Load path, structural or not

az_gila said:
Pro-Seal (called out by it's MIL-Spec) IS the approved bonding agent for Grummans per a Service Kit.

It's strength is adequate for structural bonding in all cases except for peel strength. That is why the small "oops" rivets need to be added.

The combination is factory specified, FAA-aproved repair for structural members (my horizontal tail bulkhead is held on this way...)

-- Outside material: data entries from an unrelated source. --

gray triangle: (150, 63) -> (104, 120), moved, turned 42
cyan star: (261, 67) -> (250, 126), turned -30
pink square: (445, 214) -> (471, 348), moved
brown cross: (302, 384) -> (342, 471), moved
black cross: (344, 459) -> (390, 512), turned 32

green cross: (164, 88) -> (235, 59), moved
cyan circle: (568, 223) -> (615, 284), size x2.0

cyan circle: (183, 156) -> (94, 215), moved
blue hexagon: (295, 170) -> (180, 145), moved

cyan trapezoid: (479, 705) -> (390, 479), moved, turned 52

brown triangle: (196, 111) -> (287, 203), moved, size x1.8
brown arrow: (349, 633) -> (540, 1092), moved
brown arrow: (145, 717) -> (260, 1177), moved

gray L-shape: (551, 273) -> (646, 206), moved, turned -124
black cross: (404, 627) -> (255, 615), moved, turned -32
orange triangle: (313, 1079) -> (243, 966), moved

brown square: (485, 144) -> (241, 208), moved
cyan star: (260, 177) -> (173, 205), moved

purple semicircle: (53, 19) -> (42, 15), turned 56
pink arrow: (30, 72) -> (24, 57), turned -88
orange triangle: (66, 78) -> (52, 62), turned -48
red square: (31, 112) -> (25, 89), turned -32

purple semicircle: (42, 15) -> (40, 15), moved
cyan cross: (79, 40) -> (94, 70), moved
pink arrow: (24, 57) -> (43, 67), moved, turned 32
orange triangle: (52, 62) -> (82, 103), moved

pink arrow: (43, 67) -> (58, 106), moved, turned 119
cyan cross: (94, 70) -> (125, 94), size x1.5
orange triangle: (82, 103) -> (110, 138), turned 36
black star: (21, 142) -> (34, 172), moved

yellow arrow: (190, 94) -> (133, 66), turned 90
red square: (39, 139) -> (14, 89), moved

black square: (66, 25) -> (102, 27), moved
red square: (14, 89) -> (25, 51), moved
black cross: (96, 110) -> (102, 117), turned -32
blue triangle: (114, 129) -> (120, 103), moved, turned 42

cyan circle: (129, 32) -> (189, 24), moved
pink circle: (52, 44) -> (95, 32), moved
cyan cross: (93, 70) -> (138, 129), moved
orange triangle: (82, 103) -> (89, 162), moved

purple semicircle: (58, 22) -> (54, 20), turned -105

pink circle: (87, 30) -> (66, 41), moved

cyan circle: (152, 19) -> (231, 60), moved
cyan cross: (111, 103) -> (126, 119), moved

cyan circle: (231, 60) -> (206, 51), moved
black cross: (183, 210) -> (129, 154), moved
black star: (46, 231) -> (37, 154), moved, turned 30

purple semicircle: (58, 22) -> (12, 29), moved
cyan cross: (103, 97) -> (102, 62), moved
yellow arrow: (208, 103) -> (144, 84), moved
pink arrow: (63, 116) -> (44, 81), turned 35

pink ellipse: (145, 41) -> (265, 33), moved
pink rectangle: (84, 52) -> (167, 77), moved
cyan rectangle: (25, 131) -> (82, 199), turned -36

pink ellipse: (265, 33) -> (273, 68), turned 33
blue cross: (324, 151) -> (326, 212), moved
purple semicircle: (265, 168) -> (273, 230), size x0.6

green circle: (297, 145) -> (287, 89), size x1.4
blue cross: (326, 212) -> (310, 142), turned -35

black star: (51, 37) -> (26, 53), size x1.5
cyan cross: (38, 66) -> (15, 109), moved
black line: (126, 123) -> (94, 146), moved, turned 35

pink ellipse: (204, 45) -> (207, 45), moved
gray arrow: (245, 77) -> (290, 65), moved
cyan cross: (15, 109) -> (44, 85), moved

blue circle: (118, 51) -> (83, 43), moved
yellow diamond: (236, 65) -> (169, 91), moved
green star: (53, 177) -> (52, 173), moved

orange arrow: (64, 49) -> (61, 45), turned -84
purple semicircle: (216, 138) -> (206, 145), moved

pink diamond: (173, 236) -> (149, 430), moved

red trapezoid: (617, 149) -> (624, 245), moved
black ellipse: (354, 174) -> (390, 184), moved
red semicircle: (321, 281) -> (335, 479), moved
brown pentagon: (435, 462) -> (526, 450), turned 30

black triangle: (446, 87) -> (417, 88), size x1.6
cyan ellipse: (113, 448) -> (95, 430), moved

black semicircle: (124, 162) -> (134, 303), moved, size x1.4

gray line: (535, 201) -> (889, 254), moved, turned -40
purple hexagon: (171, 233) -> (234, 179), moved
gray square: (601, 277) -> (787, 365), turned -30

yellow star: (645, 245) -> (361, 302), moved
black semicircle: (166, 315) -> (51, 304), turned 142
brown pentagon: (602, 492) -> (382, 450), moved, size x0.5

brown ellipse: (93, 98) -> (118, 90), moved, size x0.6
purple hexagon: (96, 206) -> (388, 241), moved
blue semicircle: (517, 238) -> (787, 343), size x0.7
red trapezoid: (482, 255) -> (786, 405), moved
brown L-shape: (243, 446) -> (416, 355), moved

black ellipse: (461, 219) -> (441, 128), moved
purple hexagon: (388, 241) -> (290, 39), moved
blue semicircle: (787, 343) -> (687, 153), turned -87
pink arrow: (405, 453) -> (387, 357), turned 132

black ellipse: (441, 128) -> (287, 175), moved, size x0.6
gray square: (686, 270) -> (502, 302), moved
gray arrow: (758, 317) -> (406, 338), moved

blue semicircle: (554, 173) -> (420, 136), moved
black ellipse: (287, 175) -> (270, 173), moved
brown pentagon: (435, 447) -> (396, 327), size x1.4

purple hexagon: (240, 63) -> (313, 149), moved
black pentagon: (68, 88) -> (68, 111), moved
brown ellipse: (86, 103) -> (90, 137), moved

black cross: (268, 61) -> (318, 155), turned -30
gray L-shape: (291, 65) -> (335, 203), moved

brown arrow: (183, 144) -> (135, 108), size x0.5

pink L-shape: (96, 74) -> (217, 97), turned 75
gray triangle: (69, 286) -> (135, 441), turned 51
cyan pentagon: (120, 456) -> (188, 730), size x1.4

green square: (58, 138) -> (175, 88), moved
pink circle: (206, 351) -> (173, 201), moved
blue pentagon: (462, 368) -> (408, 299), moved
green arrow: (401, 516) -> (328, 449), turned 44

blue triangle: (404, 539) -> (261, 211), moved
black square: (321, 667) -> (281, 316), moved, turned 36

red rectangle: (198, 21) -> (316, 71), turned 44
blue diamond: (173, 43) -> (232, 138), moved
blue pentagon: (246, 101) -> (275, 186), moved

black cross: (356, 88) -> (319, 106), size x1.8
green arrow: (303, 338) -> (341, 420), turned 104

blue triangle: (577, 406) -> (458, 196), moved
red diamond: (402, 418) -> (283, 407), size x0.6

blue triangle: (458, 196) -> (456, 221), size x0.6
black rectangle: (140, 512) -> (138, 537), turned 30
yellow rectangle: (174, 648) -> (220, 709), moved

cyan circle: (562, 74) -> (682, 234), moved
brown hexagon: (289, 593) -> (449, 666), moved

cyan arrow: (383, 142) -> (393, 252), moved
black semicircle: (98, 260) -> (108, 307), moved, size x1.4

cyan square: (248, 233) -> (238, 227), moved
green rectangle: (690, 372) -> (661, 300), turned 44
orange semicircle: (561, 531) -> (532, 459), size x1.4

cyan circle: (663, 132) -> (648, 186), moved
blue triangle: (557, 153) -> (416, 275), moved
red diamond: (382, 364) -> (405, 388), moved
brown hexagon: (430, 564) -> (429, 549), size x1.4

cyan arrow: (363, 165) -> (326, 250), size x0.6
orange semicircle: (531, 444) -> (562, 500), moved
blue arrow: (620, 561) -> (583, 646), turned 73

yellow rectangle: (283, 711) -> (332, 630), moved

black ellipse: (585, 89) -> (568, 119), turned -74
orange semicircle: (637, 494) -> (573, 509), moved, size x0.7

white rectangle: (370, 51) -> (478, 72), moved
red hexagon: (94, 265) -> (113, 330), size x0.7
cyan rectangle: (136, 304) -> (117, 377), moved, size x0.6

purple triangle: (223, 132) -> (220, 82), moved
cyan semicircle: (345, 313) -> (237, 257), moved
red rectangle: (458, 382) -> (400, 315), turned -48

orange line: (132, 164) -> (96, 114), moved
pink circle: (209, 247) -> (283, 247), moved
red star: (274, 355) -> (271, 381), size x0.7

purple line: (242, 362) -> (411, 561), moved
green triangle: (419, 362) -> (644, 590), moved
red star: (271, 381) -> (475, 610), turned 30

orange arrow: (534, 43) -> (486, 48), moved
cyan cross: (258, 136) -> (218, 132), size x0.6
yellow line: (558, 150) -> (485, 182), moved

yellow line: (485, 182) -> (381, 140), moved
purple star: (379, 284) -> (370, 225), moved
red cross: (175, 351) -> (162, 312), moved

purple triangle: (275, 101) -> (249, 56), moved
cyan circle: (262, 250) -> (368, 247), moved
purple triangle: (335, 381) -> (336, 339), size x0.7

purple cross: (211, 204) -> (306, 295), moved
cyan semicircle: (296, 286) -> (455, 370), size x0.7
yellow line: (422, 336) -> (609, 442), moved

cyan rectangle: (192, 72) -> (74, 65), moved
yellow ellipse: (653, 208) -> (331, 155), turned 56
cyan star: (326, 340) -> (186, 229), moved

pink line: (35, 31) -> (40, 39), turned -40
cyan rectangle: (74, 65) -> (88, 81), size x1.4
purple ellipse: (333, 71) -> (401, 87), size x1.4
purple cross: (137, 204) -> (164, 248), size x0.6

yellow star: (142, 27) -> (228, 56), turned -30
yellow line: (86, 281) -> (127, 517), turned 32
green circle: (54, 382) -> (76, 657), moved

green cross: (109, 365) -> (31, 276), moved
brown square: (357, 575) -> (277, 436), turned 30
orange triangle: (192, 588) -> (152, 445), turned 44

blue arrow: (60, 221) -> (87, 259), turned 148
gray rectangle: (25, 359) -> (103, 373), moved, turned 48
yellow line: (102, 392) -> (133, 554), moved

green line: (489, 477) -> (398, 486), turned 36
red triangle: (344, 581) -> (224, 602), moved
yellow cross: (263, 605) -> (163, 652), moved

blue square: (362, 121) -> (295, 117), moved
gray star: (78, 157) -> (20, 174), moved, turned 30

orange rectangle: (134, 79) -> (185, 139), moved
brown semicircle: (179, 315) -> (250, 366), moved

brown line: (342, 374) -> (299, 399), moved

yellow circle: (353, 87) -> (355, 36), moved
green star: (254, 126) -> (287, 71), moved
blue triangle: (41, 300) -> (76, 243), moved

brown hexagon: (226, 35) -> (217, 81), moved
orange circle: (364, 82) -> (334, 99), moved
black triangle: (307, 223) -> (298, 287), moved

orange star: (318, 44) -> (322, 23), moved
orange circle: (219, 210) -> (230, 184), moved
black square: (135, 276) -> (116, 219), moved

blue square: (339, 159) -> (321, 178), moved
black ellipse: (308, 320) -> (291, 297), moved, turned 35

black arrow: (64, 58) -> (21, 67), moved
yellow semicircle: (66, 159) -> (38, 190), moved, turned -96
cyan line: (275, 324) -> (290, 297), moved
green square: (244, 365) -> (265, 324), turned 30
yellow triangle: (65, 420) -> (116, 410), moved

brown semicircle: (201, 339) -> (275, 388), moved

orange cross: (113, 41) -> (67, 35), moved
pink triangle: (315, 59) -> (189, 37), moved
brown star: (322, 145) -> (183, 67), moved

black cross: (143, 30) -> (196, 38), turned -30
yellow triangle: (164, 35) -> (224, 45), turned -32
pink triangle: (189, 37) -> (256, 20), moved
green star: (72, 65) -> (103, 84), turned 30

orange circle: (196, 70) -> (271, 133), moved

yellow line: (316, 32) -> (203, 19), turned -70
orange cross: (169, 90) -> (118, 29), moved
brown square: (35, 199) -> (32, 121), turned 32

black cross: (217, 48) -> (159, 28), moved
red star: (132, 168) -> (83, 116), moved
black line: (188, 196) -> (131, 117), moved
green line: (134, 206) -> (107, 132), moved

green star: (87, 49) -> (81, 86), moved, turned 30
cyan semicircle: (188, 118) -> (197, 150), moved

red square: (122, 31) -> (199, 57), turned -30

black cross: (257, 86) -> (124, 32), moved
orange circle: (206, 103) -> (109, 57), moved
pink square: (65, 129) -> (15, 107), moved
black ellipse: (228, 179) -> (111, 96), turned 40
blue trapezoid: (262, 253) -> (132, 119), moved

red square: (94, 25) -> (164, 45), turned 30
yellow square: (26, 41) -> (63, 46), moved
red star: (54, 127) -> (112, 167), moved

Don't down play Pro-Seal just because it "seems" to soft. A hard, brittle adhesive (some epoxies) are not good either. Pro-Seal does seem to be relatively easy to use in the field, which is why it was probably specified for this application......gil in Tucson -- Tiger owner
Gil I did not say it has NO structural application. As I said Boeing uses it in many joints and not just for sealing the fuel tank. It does help. But in the aerospace world, it's not considered a high strength adhisive but a "fay surface sealant". It is an epoxy and it does stick like crazy, with good shear strength. However as you point out not great tension or peel strength, but shear strength is a good thing. My guess is the repair on Grumman bonded structure is not for strength but to stop the de-lam from spreading, keep corrosion out (which proseal does very well) and keep it from flopping around. I also am guessing if the % area of the de-lam is too large you are SOL and in for a bigger repair. As an engineer who delt with the FAA I am sure the structures engineers proved that the "residual" strength was good enough even if the repair was not effective. I have never heard of a Grumman coming un-glued in flight. However with aging airframes it will be more an issue. Thus the one advantage of mechanical fasteners. Easy to repair, drill out, splice, patch, doublers, more rivets, etc.... No question of what the load path is.

DGlaeser said:
I'm not familiar with the cracking you reference, but if that is a problem, it wouldn't hurt to bond as well as rivet, and if the rivet holes aren't pre-punched, you could probably leave out half the rivets. If the holes are already there, bonding could still help because it provides a continuous load path. If the cracking is at the LE end of the rivet line, then maybe a load path between the stiffeners and the spar may be the answer.
Dennis Glaeser
You sound like a structures engineer :D with "load path". You are right, bonding (whether proseal or another adhesive) can help. The cracking of the rudder/elevator stiffeners at the trailing edge was when they used thinner skins and the builder layed out and drilled the hole pattern (pre pre-punch). Often the aft end rivet in the rudder and elevator stiffeners where way too far from the stiffener end. The skin flexed around the last stiffener rivet and cracked. With the pre-punch kits, Van controls the rivet space and stiffener edge distance on the last rivet. I bonded the last inch of my RV-7 rudder and elevator stiffeners with pro-seal, just at the trailing edge. This makes the stiffener effective to the bitter end and keeps the skin from flexing around the end rivet. As far as a load path between the rudder / elevator stiffeners to the spar at the leading edge (LE), not neccessary. The skin is thick enough not to "cripple" in compression. There is little flex in this area. From thousands of RV's flying and who knows how many flight hours, the forward rivet line on the stiffeners is not a problem, (TE) kind of. Build it per plans. You may want to consider using a thin bond sparingly here and there with pro-seal.

Cheers George
 
Last edited:
Bonding rudder stiffeners

gmcjetpilot said:
You sound like a structures engineer :D with "load path".

Guilty (although not doing that kind of work any more). Reading the posts above discussing F18 delaminations, ultrasonic inspections, coin-tapping, ... is 'deja-vu all over again' - as Yogi Bera would say.

I was wondering why Vans went with a two-piece rudder skin (thin) and the riveted TE. Now it makes more sense - it allows you to rivet the stiffeners all the way to the TE (pre-punched of course). I'm glad I bonded the TE wedge in place prior to the double-flush riveting - I'd make that a requirement, not just a recommendation (although I expect that most do it).